Implementation of Convolution Kernels for Convolutional Neural Networks
2D Cross-Correlation Calculatoin
import torch
from torch import nn
def compute_2d_cross_corr(input_tensor, kernel):
"""Execute 2D cross-correlation operation"""
kernel_h, kernel_w = kernel.shape
output_h = input_tensor.shape[0] - kernel_h + 1
output_w = input_tensor.shape[1] - kernel_w + 1
output = torch.zeros((output_h, output_w))
for row in range(output_h):
for col in range(output_w):
output[row, col] = (input_tensor[row:row + kernel_h, col:col + kernel_w] * kernel).sum()
return output
Example Usage
test_input = torch.tensor([[0.0, 1.0, 2.0], [3.0, 4.0, 5.0], [6.0, 7.0, 8.0]])
test_kernel = torch.tensor([[0.0, 1.0], [2.0, 3.0]])
compute_2d_cross_corr(test_input, test_kernel)
Output:
tensor([[19., 25.],
[37., 43.]])
Custom Convolution Layer Implementation
class CustomConv2D(nn.Module):
def __init__(self, kernel_size):
super().__init__()
self.weight = nn.Parameter(torch.rand(kernel_size))
self.bias = nn.Parameter(torch.zeros(1))
def forward(self, x):
return compute_2d_cross_corr(x, self.weight) + self.bias
Image Edge Detection Demo
First, create a 6×8 grayscale test image:
edge_test_img = torch.ones((6, 8))
edge_test_img[:, 2:6] = 0
edge_test_img
Output:
tensor([[1., 1., 0., 0., 0., 0., 1., 1.],
[1., 1., 0., 0., 0., 0., 1., 1.],
[1., 1., 0., 0., 0., 0., 1., 1.],
[1., 1., 0., 0., 0., 0., 1., 1.],
[1., 1., 0., 0., 0., 0., 1., 1.],
[1., 1., 0., 0., 0., 0., 1., 1.]])
Define a simple vertical edge detection kernel:
edge_kernel = torch.tensor([[1.0, -1.0]])

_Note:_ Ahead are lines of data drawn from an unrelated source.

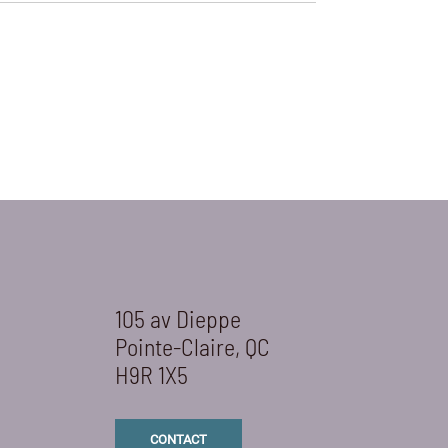
105 av Dieppe
Pointe-Claire, QC
H9R 1X5
CONTACT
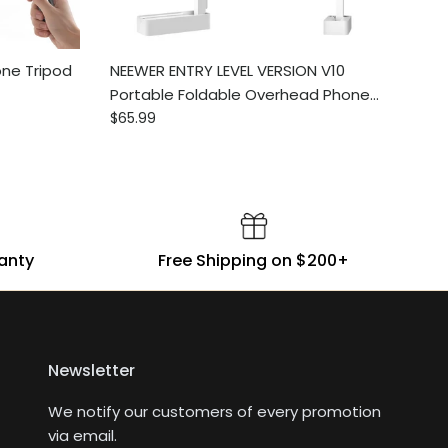
ne Tripod
NEEWER ENTRY LEVEL VERSION V10
Portable Foldable Overhead Phone
Regular price
Mount with Light
$65.99
ranty
Free Shipping on $200+
Newsletter
We notify our customers of every promotion
via email.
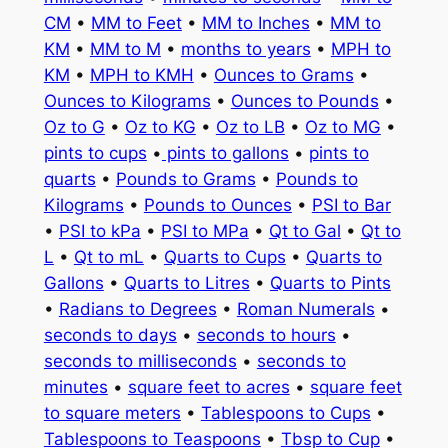
CM
•
MM to Feet
•
MM to Inches
•
MM to
KM
•
MM to M
•
months to years
•
MPH to
KM
•
MPH to KMH
•
Ounces to Grams
•
Ounces to Kilograms
•
Ounces to Pounds
•
Oz to G
•
Oz to KG
•
Oz to LB
•
Oz to MG
•
pints to cups
•
pints to gallons
•
pints to
quarts
•
Pounds to Grams
•
Pounds to
Kilograms
•
Pounds to Ounces
•
PSI to Bar
•
PSI to kPa
•
PSI to MPa
•
Qt to Gal
•
Qt to
L
•
Qt to mL
•
Quarts to Cups
•
Quarts to
Gallons
•
Quarts to Litres
•
Quarts to Pints
•
Radians to Degrees
•
Roman Numerals
•
seconds to days
•
seconds to hours
•
seconds to milliseconds
•
seconds to
minutes
•
square feet to acres
•
square feet
to square meters
•
Tablespoons to Cups
•
Tablespoons to Teaspoons
•
Tbsp to Cup
•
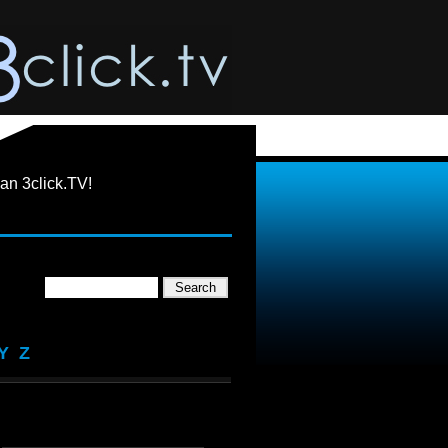
an 3click.TV!
Y
Z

Run the cross-correlation operation:
edge_detection_result = compute_2d_cross_corr(edge_test_img, edge_kernel)
edge_detection_result
Output:
tensor([[ 0., 1., 0., 0., 0., -1., 0.],
[ 0., 1., 0., 0., 0., -1., 0.],
[ 0., 1., 0., 0., 0., -1., 0.],
[ 0., 1., 0., 0., 0., -1., 0.],
[ 0., 1., 0., 0., 0., -1., 0.],
[ 0., 1., 0., 0., 0., -1., 0.]])
Positive values mark transitions from white (1) to black (0), while negative values mark transitions from black (0) to white (1).
Learning a Convolution Kernel
We can train a model to automatically learn the optimal convolution kernel from input and target output pairs.

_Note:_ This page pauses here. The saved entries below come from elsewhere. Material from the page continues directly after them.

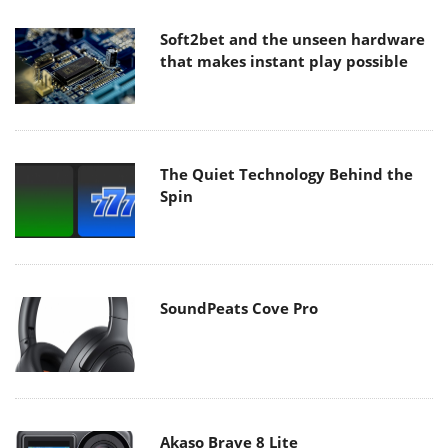
Soft2bet and the unseen hardware
that makes instant play possible
The Quiet Technology Behind the
Spin
SoundPeats Cove Pro
Akaso Brave 8 Lite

# Initialize a 2D convolution layer with 1 input channel, 1 output channel, (1,2) kernel size, no bias
conv_model = nn.Conv2d(1, 1, kernel_size=(1, 2), bias=False)

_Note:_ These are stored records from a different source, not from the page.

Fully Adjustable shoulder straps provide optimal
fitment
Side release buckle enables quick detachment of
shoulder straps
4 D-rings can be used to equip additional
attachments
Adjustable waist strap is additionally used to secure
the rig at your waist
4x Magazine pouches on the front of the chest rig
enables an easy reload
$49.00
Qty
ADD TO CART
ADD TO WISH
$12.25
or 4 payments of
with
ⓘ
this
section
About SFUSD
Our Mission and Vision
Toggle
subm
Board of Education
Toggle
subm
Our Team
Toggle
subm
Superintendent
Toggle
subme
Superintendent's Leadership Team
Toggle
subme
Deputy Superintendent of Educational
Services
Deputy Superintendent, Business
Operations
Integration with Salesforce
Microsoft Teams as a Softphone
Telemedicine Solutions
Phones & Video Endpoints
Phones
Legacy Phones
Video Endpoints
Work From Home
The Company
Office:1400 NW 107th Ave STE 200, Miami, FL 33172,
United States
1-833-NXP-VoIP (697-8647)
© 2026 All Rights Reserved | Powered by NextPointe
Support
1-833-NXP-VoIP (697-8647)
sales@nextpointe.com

# Reshape inputs and targets to PyTorch's 4D format: (batch, channels, height, width)
reshaped_input = edge_test_img.reshape((1, 1, 6, 8))
reshaped_target = edge_detection_result.reshape((1, 1, 6, 7))
learning_rate = 3e-2
# Training loop for 10 epochs
for epoch in range(10):
predicted_output = conv_model(reshaped_input)
loss = (predicted_output - reshaped_target) ** 2
conv_model.zero_grad()
loss.sum().backward()
# Update kernel weights
conv_model.weight.data[:] -= learning_rate * conv_model.weight.grad
# Print loss every 2 epochs
if (epoch + 1) % 2 == 0:
print(f'epoch {epoch+1}, loss {loss.sum():.3f}')
Training output:
epoch 2, loss 11.296
epoch 4, loss 1.912
epoch 6, loss 0.328
epoch 8, loss 0.058
epoch 10, loss 0.011
Inspect the learned kernel weights:
conv_model.weight.data.reshape((1, 2))
Output:
tensor([[ 0.9871, -0.9780]])
The learned kernel is very close to the predefined edge_kernel.
Key Takeaways
- The core computation of 2D convolusional layers is 2D cross-correlation, typically followed by adding a bias term.
- Predefined convolution kernels can detect specific image features such as edges.
- Convolution kernel parameters can be automatically learned from training data using standard backpropagation.
- Deeper convolutional networks can be constructed to detect a broader range of input features.